Reputation: 1159
I have stored vertices in my tempStorage :
typedef struct {
int pred[8];
int succ[8];
} arc_set;
arc_set tempStorage;
for example .pred are 0,1,1,2,2 and .succ are 2,2,3,3,1
I have made a char *links = malloc(sizeof(char) * 100);
to store these numbers and print them like this:
char *temp = malloc(10);
for (int l = 0; l < 8; l++){
sprintf(temp, "%d-%d ", tempStorage.pred[l], tempStorage.succ[l]);
strcat(links, temp);
}
free(temp);
fprintf(stdout, "Solution %d edges: %s",countLinks, links);
fprintf(stdout, "\n");
storing strings in format "%d-%d " in temp with sprintf
and then with strcat
concat that with links.
it does print everything correctly but when I test it with valgrind --leak-check=full --track-origins=yes -v ./programname
I do get:
Conditional jump or move depends on uninitialised value(s)
==12322== at 0x4C2C66A: strcat (vg_replace_strmem.c:307)
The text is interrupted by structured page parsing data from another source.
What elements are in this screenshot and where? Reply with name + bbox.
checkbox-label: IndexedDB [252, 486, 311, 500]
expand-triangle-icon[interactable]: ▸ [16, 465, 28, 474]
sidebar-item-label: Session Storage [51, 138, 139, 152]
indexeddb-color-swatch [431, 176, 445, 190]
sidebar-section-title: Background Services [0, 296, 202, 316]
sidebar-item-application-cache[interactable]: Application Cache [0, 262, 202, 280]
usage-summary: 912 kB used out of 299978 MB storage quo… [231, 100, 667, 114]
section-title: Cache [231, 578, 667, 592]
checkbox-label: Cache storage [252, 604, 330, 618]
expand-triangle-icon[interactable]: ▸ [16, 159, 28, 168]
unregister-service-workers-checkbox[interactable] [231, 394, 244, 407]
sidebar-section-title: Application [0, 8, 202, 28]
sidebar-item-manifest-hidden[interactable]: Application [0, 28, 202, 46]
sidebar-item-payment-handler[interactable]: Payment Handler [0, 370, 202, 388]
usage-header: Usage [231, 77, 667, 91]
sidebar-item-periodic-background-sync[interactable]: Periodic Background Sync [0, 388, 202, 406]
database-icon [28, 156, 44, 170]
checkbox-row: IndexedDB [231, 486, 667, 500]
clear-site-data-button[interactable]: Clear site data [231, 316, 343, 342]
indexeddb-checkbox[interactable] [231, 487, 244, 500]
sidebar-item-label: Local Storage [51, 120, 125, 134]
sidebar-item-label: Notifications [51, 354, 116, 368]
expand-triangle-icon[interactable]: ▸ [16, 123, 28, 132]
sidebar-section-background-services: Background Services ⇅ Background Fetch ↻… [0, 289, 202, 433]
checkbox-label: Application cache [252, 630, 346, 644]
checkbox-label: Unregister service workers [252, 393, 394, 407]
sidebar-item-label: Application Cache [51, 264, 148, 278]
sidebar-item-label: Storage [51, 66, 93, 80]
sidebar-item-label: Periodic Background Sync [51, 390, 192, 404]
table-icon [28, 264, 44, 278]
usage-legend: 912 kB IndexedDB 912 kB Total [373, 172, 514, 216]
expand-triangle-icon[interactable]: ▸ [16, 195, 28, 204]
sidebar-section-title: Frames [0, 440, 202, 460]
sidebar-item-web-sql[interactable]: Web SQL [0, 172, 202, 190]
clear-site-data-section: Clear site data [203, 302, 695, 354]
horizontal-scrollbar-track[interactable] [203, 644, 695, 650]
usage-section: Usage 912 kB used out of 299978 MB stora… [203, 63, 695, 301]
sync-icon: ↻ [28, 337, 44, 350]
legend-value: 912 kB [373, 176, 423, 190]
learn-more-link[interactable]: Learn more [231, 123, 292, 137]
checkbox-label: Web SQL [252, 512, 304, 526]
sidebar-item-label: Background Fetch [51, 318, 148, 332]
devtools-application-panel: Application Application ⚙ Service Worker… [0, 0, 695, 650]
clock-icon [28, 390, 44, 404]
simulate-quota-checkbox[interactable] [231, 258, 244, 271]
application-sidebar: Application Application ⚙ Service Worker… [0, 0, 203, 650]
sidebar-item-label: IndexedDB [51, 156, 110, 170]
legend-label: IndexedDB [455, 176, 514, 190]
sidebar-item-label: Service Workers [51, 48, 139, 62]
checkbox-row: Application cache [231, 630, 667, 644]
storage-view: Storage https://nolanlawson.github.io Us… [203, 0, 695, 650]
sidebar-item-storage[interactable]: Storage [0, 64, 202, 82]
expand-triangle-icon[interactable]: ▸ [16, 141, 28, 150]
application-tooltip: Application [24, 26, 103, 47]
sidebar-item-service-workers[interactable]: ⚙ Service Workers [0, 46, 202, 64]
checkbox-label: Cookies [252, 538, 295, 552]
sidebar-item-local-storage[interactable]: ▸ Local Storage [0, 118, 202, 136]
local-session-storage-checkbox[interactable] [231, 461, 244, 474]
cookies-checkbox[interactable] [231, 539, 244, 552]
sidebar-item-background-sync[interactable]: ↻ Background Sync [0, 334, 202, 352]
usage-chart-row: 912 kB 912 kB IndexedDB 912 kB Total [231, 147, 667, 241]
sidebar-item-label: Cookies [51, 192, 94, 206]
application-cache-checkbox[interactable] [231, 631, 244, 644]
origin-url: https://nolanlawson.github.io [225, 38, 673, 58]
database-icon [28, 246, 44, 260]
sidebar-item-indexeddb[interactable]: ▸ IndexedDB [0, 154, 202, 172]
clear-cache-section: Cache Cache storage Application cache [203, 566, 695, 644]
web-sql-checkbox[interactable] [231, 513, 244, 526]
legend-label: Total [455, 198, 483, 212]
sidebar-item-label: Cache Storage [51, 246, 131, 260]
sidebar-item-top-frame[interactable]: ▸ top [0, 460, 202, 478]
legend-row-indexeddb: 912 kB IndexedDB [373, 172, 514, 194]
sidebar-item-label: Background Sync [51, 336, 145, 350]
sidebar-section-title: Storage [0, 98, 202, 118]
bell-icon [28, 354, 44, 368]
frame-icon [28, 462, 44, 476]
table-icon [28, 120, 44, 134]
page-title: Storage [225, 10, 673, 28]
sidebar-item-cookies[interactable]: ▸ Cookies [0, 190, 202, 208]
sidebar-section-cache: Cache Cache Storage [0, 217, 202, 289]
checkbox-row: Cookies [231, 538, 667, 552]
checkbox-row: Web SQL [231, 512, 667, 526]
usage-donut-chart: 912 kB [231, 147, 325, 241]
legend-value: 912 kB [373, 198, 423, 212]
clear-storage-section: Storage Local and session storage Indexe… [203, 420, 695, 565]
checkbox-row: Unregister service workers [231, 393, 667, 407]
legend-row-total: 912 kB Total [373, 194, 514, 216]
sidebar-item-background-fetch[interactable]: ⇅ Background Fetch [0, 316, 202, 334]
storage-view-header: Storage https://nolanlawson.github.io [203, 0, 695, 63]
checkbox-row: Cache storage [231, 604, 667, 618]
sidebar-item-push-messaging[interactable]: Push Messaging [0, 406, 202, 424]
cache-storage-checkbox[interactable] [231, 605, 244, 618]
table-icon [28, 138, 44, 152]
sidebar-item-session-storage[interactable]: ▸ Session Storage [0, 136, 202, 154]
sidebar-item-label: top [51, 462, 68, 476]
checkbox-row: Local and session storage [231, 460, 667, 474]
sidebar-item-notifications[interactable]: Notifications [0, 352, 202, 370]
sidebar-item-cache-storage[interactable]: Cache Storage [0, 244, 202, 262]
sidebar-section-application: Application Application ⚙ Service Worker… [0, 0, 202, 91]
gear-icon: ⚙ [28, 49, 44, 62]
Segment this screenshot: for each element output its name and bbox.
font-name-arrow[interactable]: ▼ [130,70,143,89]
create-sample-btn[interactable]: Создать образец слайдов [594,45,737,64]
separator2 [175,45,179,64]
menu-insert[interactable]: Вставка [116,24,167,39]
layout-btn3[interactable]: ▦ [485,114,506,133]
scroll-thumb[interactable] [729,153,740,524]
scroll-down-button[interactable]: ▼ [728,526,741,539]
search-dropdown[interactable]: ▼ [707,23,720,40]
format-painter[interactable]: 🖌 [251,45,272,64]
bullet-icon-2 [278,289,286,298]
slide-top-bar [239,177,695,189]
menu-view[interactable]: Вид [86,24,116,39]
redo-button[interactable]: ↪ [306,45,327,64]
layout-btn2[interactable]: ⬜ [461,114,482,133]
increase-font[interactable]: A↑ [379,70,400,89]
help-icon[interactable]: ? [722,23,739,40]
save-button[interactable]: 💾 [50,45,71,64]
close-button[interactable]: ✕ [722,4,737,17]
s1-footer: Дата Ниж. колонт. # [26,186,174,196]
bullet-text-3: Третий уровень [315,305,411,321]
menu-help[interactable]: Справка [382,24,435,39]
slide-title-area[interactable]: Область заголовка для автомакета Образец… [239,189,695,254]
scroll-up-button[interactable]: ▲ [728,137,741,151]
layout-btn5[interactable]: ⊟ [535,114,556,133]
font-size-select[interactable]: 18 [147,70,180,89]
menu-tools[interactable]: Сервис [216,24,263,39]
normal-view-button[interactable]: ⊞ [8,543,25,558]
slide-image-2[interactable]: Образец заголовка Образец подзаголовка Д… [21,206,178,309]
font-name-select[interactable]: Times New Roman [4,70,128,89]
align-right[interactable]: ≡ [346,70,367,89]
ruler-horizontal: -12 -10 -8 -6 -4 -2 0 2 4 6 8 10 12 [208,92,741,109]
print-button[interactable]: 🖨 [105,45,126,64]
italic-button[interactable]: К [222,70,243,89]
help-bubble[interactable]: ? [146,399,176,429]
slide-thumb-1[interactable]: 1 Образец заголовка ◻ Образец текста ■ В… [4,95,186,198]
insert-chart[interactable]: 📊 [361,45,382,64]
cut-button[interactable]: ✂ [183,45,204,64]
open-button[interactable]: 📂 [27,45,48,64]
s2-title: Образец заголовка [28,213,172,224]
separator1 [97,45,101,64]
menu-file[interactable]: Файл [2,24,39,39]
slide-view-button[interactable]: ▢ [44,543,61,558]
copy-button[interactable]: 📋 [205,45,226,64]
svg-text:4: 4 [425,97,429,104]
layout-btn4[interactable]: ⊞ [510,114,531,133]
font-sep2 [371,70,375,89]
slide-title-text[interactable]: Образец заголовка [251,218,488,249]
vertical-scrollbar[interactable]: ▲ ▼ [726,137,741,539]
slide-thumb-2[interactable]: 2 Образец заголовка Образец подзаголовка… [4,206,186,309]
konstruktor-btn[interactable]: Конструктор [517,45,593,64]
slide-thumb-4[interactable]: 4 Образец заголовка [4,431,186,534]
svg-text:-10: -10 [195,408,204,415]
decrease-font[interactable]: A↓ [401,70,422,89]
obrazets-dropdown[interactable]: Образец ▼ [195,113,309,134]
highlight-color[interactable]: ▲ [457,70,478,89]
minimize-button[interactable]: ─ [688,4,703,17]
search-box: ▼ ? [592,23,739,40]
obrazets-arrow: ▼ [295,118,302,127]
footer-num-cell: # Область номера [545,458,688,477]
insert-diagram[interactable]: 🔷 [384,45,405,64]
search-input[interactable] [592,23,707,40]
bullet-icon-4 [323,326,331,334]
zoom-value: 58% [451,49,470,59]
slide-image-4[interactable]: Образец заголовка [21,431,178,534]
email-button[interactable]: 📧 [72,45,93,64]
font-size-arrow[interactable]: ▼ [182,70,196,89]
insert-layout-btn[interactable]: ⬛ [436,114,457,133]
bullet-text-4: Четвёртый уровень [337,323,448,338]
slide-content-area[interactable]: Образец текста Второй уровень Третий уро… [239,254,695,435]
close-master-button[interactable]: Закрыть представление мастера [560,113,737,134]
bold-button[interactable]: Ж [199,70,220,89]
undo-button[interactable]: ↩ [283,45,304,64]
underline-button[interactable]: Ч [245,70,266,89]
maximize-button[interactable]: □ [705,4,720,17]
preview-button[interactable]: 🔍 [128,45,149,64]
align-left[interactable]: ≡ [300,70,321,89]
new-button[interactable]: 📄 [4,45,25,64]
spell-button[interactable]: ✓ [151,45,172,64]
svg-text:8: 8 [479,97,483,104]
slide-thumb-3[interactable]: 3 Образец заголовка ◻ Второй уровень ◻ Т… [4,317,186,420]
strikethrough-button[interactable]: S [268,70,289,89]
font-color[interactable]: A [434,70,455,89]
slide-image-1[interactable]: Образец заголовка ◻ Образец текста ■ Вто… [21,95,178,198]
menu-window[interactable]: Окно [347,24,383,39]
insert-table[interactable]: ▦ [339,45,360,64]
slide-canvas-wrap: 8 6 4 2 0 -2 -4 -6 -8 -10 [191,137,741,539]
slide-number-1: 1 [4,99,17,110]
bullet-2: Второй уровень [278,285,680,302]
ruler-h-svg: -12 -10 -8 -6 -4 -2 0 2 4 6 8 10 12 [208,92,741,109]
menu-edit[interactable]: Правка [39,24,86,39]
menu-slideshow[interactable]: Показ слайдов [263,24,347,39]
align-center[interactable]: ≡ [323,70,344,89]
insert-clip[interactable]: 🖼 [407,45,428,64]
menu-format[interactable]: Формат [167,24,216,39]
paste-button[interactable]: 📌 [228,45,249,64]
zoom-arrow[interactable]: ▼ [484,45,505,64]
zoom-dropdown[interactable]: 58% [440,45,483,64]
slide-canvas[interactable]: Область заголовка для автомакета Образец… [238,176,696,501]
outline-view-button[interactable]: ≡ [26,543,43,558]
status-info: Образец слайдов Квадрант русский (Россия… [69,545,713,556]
==12322== by 0x4013CC: main (program.c:251)
==12322== Uninitialised value was created by a heap allocation
==12322== at 0x4C29BC3: malloc (vg_replace_malloc.c:299)
==12322== by 0x401270: main (program.c:225)
where c:251 is strcat(links, temp);
and c:225 is my char *links = malloc(sizeof(char) * 100);
am I using strcat wrong or what is the problem here?
Upvotes: 0
Views: 234
Reputation: 17848
Memory you've got from malloc
isn't zero-initialized by default. And strcat
will append the new to the end of the string. For non-zero-initialized chunk of memory that could be just anywhere.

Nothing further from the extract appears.